None of that would be possible without Nvidia, the company that has truly revolutionized the artificial intelligence industry. They just introduced their Groq 3 LPU, which features intellectual property licensed from Groq for an astounding US $20 billion. Though the licensing agreement was finalized sometime earlier, the agreement was made public on Christmas Eve. It’s a critical acquisition for Nvidia as the graphics giant looks to triple its AI inference technology muscle.
The Groq 3 LPU is purpose-built for inference workloads, where you process a prompt and generate an output. This new chip is going to change the entire process of how AI systems run by intelligently speeding up those last steps of decoding. Nvidia’s Vera Rubin GPU handles the pre-fill and other resource-intensive steps in the inference path. This is due to a strong synergy that exists between the two components.

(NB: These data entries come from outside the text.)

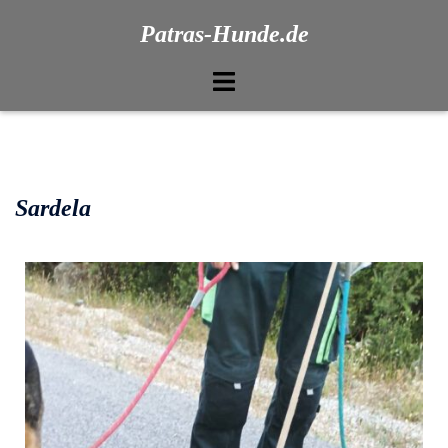
Patras-Hunde.de
Sardela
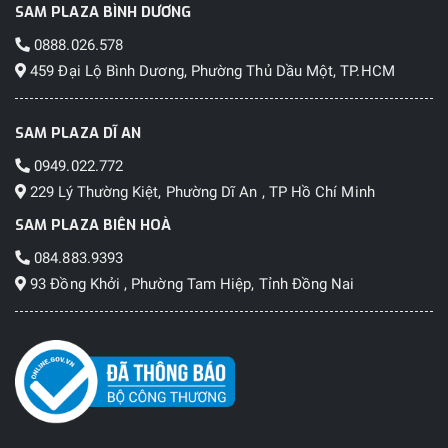
SAM PLAZA BÌNH DƯƠNG
0888.026.578
459 Đại Lộ Bình Dương, Phường Thủ Dầu Một, TP.HCM
SAM PLAZA DĨ AN
0949.022.772
229 Lý Thường Kiệt, Phường Dĩ An , TP Hồ Chí Minh
SAM PLAZA BIÊN HOÀ
084.883.9393
93 Đồng Khởi , Phường Tam Hiệp, Tỉnh Đồng Nai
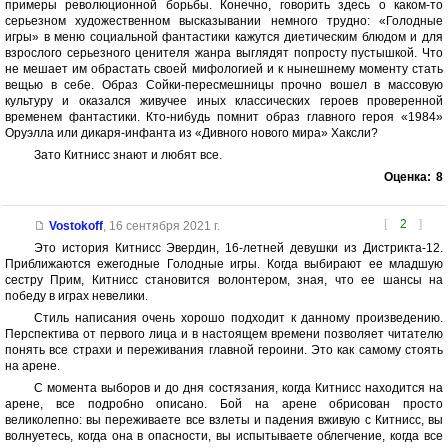
примеры революционной борьбы. Конечно, говорить здесь о каком-то
серьезном художественном высказывании немного трудно: «Голодные
игры» в меню социальной фантастики кажутся диетическим блюдом и для
взрослого серьезного ценителя жанра выглядят попросту пустышкой. Что
не мешает им обрастать своей мифологией и к нынешнему моменту стать
вещью в себе. Образ Сойки-пересмешницы прочно вошел в массовую
культуру и оказался живучее иных классических героев проверенной
временем фантастики. Кто-нибудь помнит образ главного героя «1984»
Оруэлла или дикаря-инфанта из «Дивного нового мира» Хаксли?
Зато Китнисс знают и любят все.
Оценка:
8
[
2
]
Vostokoff
,
16 сентября 2021 г.
Это история Китнисс Эвердин, 16-летней девушки из Дистрикта-12.
Приближаются ежегодные Голодные игры. Когда выбирают ее младшую
сестру Прим, Китнисс становится волонтером, зная, что ее шансы на
победу в играх невелики.
Стиль написания очень хорошо подходит к данному произведению.
Перспектива от первого лица и в настоящем времени позволяет читателю
понять все страхи и переживания главной героини. Это как самому стоять
на арене.
С момента выборов и до дня состязания, когда Китнисс находится на
арене, все подробно описано. Бой на арене обрисован просто
великолепно: вы переживаете все взлеты и падения вживую с Китнисс, вы
волнуетесь, когда она в опасности, вы испытываете облегчение, когда все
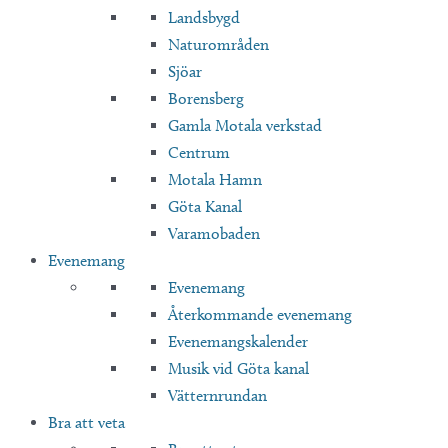
Landsbygd
Naturområden
Sjöar
Borensberg
Gamla Motala verkstad
Centrum
Motala Hamn
Göta Kanal
Varamobaden
Evenemang
Evenemang
Återkommande evenemang
Evenemangskalender
Musik vid Göta kanal
Vätternrundan
Bra att veta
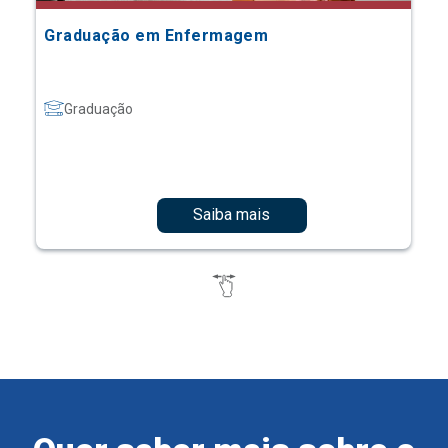
Graduação em Enfermagem
Graduação
Saiba mais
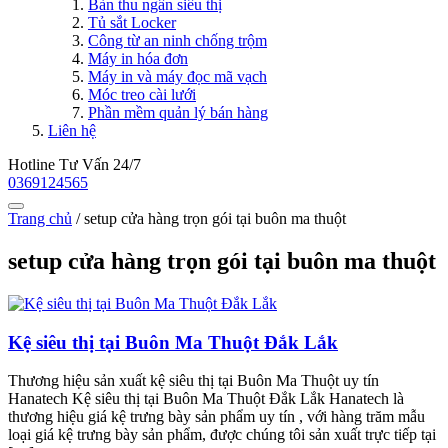
Bàn thu ngân siêu thị
Tủ sắt Locker
Công từ an ninh chống trộm
Máy in hóa đơn
Máy in và máy đọc mã vạch
Móc treo cài lưới
Phần mềm quản lý bán hàng
Liên hệ
Hotline Tư Vấn 24/7
0369124565
Trang chủ
/
setup cửa hàng trọn gói tại buôn ma thuột
setup cửa hàng trọn gói tại buôn ma thuột
Kệ siêu thị tại Buôn Ma Thuột Đắk Lắk
Thương hiệu sản xuất kệ siêu thị tại Buôn Ma Thuột uy tín
Hanatech Kệ siêu thị tại Buôn Ma Thuột Đắk Lắk Hanatech là
thương hiệu giá kệ trưng bày sản phẩm uy tín , với hàng trăm mẫu
loại giá kệ trưng bày sản phẩm, được chúng tôi sản xuất trực tiếp tại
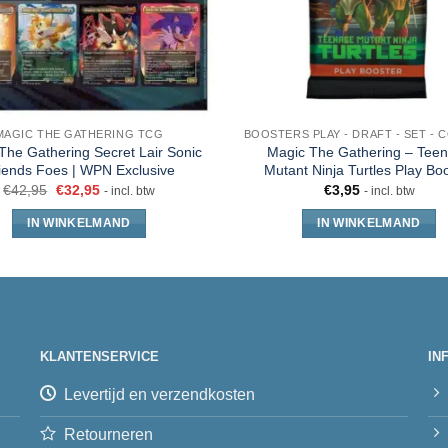
MAGIC THE GATHERING TCG
The Gathering Secret Lair Sonic
Magic The Gathering – Tee
iends Foes | WPN Exclusive
Mutant Ninja Turtles Play Bo
€
42,95
€
32,95
€
3,95
- incl. btw
- incl. btw
IN WINKELMAND
IN WINKELMAND
KLANTENSERVICE
IN
Levertijd en verzendkosten
Retourneren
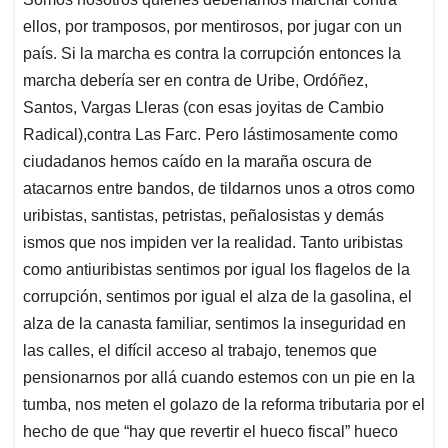
ellos, por tramposos, por mentirosos, por jugar con un
país. Si la marcha es contra la corrupción entonces la
marcha debería ser en contra de Uribe, Ordóñez,
Santos, Vargas Lleras (con esas joyitas de Cambio
Radical),contra Las Farc. Pero lástimosamente como
ciudadanos hemos caído en la maraña oscura de
atacarnos entre bandos, de tildarnos unos a otros como
uribistas, santistas, petristas, peñalosistas y demás
ismos que nos impiden ver la realidad. Tanto uribistas
como antiuribistas sentimos por igual los flagelos de la
corrupción, sentimos por igual el alza de la gasolina, el
alza de la canasta familiar, sentimos la inseguridad en
las calles, el difícil acceso al trabajo, tenemos que
pensionarnos por allá cuando estemos con un pie en la
tumba, nos meten el golazo de la reforma tributaria por el
hecho de que “hay que revertir el hueco fiscal” hueco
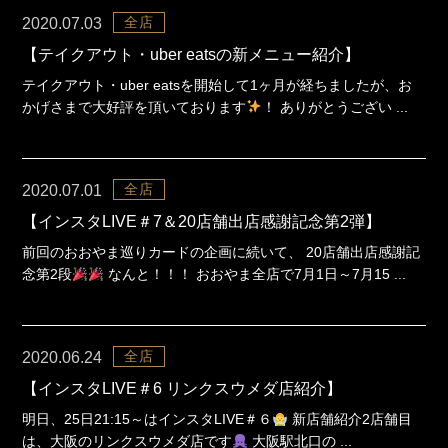
全店
2020.07.03
【テイクアウト・uber eatsの新メニュー紹介】
テイクアウト・uber eatsを開始して1ヶ月が経ちましたが、お
かげさまで大好評を頂いております
！ ありがとうござい ...
全店
2020.07.01
【インスタLIVE＃7＆20店舗出店感謝記念第2弾】
前回のおおやま巡りカードの企画に続いて、 20店舗出店感謝記
念第2段
なんと！！！ おおやま全店で7月1日～7月15 ...
全店
2020.06.24
【インスタLIVE＃6 リンクスウメダ店紹介】
明日、25日21:15～はインスタLIVE＃６
新店舗紹介2店舗目
は、大阪のリンクスウメダ店です
大阪駅北口の ...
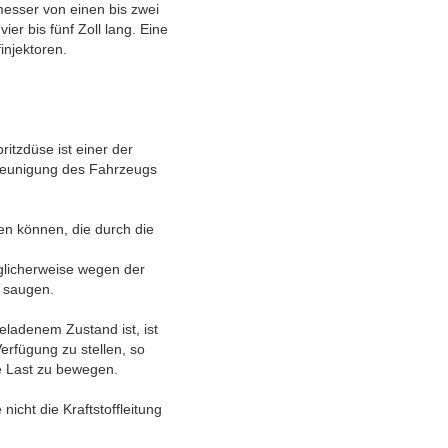
hmesser von einen bis zwei
er bis fünf Zoll lang. Eine
injektoren.
itzdüse ist einer der
hleunigung des Fahrzeugs
n können, die durch die
öglicherweise wegen der
u saugen.
eladenem Zustand ist, ist
erfügung zu stellen, so
e Last zu bewegen.
icht die Kraftstoffleitung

The Groq 3 LPU has a staggering 150 TB/s of memory bandwidth. By comparison, that would make the Vera Rubin GPU a pipsqueak, at only 22 TB/s. The Groq 3 LPU has a seven times wider memory bandwidth than Vera Rubin. Such remarkable speed has placed Nvidia at the tip of the spear with all things AI processing.
And the data flow through the Groq 3 LPU is done directly through its integrated SRAM memory, maximizing parallel execution and minimizing latency. As Mark Heaps, a fellow advocate and luminary at Nvidia explained, “The data literally passes right through the SRAM. This architecture allows the Groq 3 LPU to effortlessly tackle the complexity of real-time AI use cases.

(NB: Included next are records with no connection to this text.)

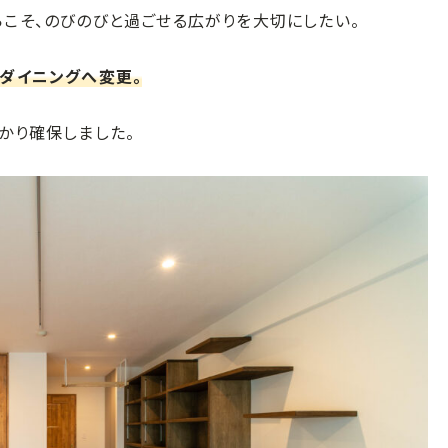
こそ、のびのびと過ごせる広がりを大切にしたい。
ダイニングへ変更。
かり確保しました。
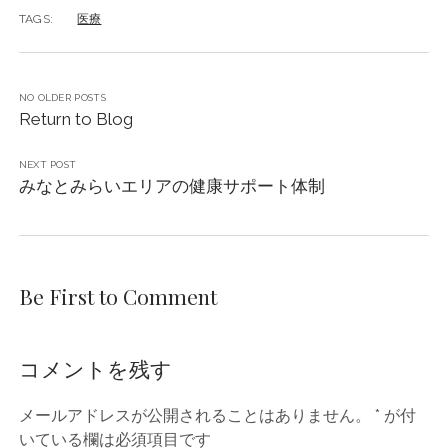
TAGS:
医療
NO OLDER POSTS
Return to Blog
NEXT POST
みなとみらいエリアの健康サポート体制
Be First to Comment
コメントを残す
メールアドレスが公開されることはありません。
*
が付
いている欄は必須項目です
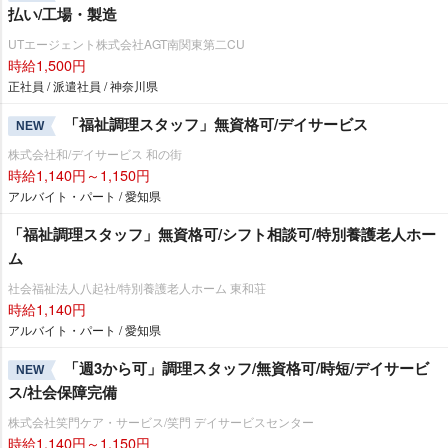
払い/工場・製造
UTエージェント株式会社AGT南関東第二CU
時給1,500円
正社員 / 派遣社員 / 神奈川県
「福祉調理スタッフ」無資格可/デイサービス
NEW
株式会社和/デイサービス 和の街
時給1,140円～1,150円
アルバイト・パート / 愛知県
「福祉調理スタッフ」無資格可/シフト相談可/特別養護老人ホー
ム
社会福祉法人八起社/特別養護老人ホーム 東和荘
時給1,140円
アルバイト・パート / 愛知県
「週3から可」調理スタッフ/無資格可/時短/デイサービ
NEW
ス/社会保障完備
株式会社笑門ケア・サービス/笑門 デイサービスセンター
時給1,140円～1,150円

Each of Nvidia’s compute trays will fit eight of Groq 3 LPUs. It will sport an efficient Vera Rubin GPU, ensuring the utmost efficiency vs power balance. Combined, the Groq 3 LPX serves as a powerful AI compute tray. It naturally fits ruby t GPUs with a Vera CPU, further supercharging Nvidia’s new AI processing architecture.

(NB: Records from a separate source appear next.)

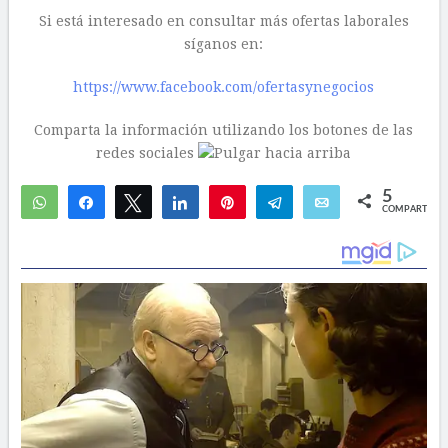
Si está interesado en consultar más ofertas laborales
síganos en:
https://www.facebook.com/ofertasynegocios
Comparta la información utilizando los botones de las
redes sociales
5
WhatsApp
Compartir
Twittear
Compartir
Pin
Telegram
Email
COMPARTIR
2
3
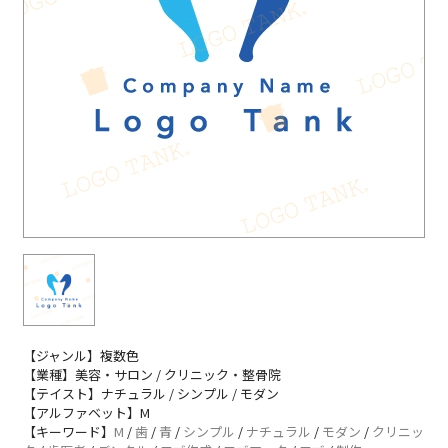
【ジャンル】複数色
【業種】美容・サロン / クリニック・整骨院
【テイスト】ナチュラル / シンプル / モダン
【アルファベット】M
【キーワード】
M
/
歯
/
青
/
シンプル
/
ナチュラル
/
モダン
/
クリニッ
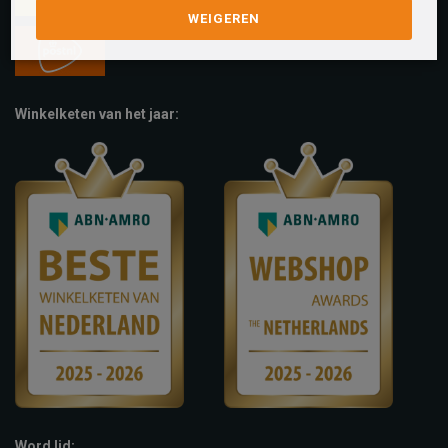
WEIGEREN
Winkelketen van het jaar:
Word lid:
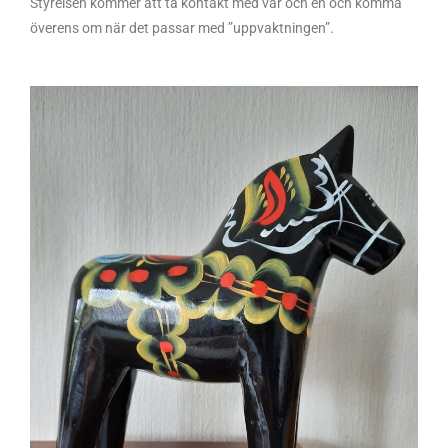
Styrelsen kommer att ta kontakt med var och en och komma
överens om när det passar med ”uppvaktningen”.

Nvidia remains heavily invested in the development of AI tools. It has the chutzpah to begin volume production of the Groq 3 LPU. Ian Buck, another top exec at Nvidia, underscored the chip’s narrowness. Ideally, as he put it, “The LPU is only optimized for that super extreme low latency token generation.” This attention to low latency is important for the growing number of applications that need near real-time response from AI workloads.
The launch of the Groq 3 LPU comes at a time when AI systems are evolving rapidly, and industry experts believe this technology signals an inflection point in inference capabilities. Jensen Huang, CEO of Nvidia, remarked on this development: “Finally, AI is able to do productive work, and therefore the inflection point of inference has arrived.” His remarks underscore the transformative promise of this groundbreaking technology for government, industry and education sectors that are increasingly dependent on AI.
Nvidia’s licensing agreement with Groq deepens Nvidia’s product offerings beyond compute silos or batch computing. It further amplifies the role SRAM-based architectures are taking on for next generation large-scale inference workloads. As Sid Sheth from d-Matrix pointed out, SRAM-based architectures simplify large-scale inference. He claimed with great assurance that nobody has taken SRAM density as far as d-Matrix. Supportive of this claim is the competitive edge that SRAM technology lends in making inference processes as efficient and rapid as possible.